▸ Provided data

+++++

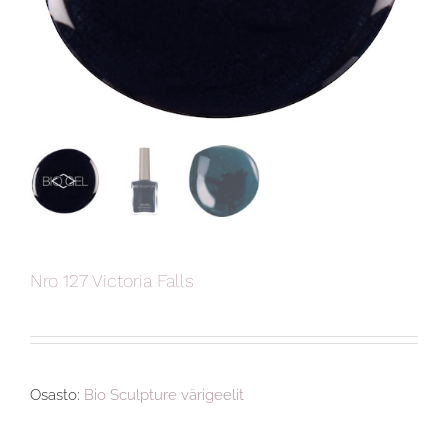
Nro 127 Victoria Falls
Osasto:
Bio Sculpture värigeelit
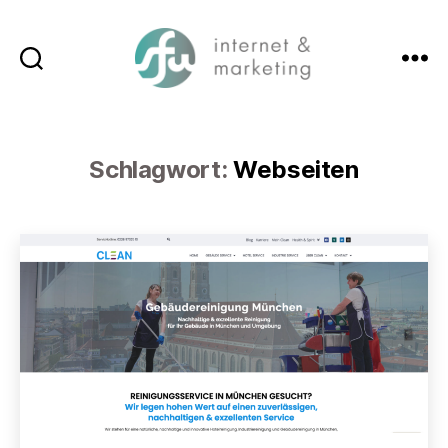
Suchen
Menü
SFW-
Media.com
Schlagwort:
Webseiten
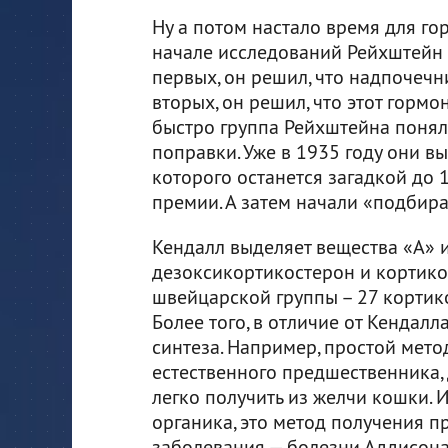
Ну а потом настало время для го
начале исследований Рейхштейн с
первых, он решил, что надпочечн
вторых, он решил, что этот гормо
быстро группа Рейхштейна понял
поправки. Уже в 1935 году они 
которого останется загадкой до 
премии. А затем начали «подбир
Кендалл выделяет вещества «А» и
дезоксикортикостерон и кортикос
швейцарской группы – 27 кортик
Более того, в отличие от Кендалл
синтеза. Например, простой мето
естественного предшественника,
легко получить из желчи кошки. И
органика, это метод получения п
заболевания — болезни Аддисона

+++++

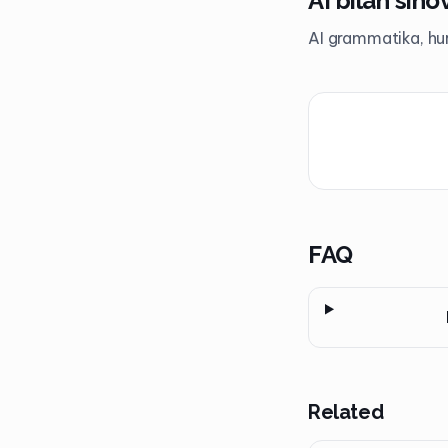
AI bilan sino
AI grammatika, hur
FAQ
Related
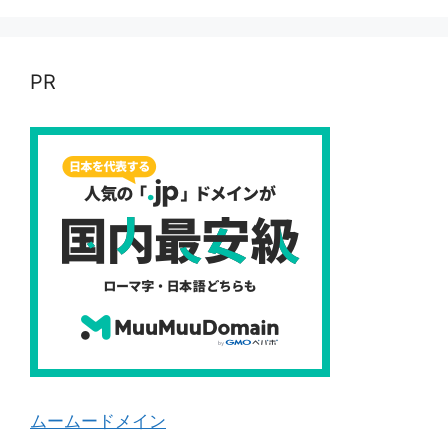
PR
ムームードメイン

+++++

▸ Work order
Copy all the lines from the data above that hold the word "Кендалл".

▸ Exercise solution
Кендалл выделяет вещества «А» и
Более того, в отличие от Кендалл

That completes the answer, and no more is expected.